* INPUT FOR THIS TASK *
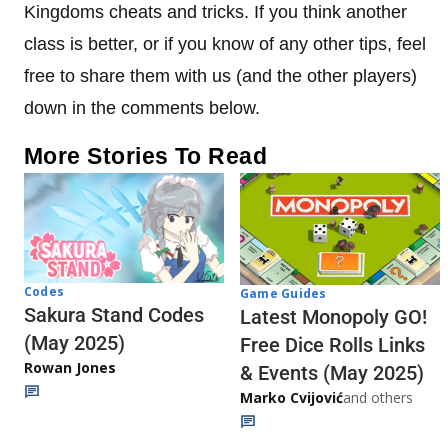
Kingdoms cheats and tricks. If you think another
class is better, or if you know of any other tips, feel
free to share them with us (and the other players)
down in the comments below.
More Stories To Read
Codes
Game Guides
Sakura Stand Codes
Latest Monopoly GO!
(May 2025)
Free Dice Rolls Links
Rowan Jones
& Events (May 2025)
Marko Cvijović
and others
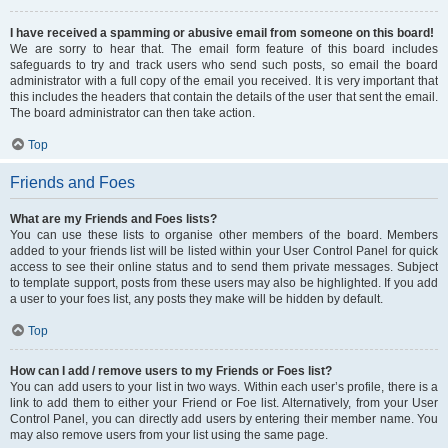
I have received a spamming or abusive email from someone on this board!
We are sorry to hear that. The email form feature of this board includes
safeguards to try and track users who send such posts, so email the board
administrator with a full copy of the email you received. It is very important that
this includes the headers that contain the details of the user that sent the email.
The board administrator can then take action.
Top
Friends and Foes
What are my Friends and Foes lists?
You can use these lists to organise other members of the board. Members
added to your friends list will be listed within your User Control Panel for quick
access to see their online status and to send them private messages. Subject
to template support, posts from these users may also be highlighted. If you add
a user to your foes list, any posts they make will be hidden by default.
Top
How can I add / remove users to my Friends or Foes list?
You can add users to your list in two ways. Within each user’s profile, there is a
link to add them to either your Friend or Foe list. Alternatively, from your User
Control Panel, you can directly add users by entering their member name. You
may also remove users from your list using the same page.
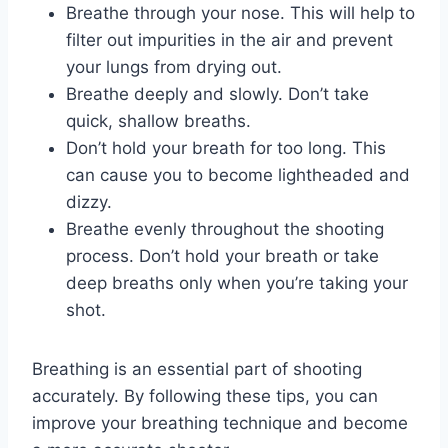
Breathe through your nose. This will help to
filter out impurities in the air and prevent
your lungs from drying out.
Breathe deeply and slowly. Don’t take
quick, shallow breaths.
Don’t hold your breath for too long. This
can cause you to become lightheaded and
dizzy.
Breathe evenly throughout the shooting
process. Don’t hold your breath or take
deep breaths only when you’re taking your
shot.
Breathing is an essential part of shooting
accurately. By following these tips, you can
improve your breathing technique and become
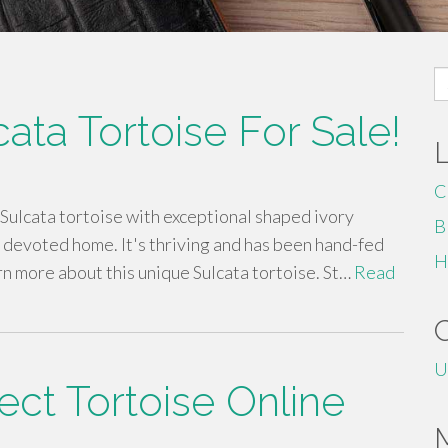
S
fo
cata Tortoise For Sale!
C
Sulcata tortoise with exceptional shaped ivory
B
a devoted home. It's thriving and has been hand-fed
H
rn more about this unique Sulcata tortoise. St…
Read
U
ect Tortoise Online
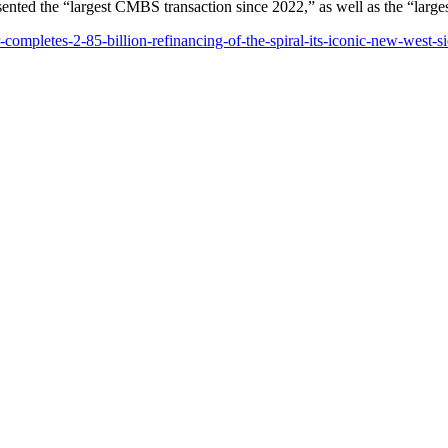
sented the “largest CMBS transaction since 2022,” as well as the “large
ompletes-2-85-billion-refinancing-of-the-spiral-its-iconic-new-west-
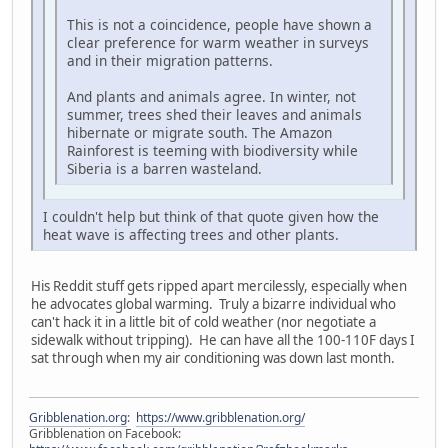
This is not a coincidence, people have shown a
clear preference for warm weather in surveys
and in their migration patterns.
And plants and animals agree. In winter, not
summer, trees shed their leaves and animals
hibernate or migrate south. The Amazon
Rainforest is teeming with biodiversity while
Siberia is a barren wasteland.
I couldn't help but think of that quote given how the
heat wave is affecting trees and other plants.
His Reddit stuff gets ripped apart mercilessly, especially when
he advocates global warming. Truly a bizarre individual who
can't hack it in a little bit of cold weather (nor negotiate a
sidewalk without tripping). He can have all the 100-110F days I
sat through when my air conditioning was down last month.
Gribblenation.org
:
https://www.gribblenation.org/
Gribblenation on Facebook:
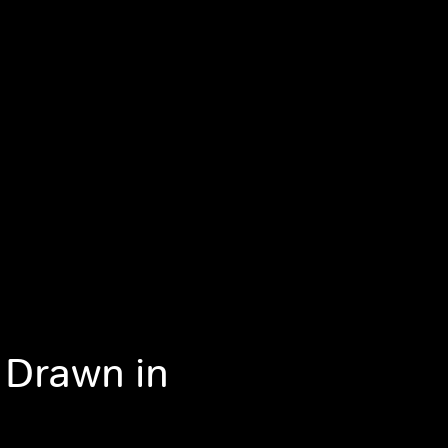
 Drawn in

---

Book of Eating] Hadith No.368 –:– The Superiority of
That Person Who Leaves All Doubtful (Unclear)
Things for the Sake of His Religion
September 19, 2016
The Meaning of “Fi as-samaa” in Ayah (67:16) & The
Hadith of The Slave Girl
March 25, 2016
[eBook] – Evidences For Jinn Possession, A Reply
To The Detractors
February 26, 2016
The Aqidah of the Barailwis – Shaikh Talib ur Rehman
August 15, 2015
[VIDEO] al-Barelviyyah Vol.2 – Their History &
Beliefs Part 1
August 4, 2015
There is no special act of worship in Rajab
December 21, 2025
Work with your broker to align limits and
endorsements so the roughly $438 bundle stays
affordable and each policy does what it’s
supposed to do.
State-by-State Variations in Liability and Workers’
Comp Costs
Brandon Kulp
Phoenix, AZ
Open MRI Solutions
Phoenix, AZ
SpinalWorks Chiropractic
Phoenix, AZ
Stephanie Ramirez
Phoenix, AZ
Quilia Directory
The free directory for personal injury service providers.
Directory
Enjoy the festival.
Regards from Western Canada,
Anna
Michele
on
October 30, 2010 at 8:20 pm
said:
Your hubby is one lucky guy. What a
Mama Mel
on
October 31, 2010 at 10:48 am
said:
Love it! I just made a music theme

* YOUR TASK *
Copy word for word the lines above, starting at the line containing "Kingdoms cheats and" and ending at the line containing "administrator with a", inclusive, with no pictures.

* WRITTEN ANSWER *
Kingdoms cheats and tricks. If you think another
class is better, or if you know of any other tips, feel
free to share them with us (and the other players)
down in the comments below.
More Stories To Read
Codes
Game Guides
Sakura Stand Codes
Latest Monopoly GO!
(May 2025)
Free Dice Rolls Links
Rowan Jones
& Events (May 2025)
Marko Cvijović
and others
I have received a spamming or abusive email from someone on this board!
We are sorry to hear that. The email form feature of this board includes
safeguards to try and track users who send such posts, so email the board
administrator with a full copy of the email you received. It is very important that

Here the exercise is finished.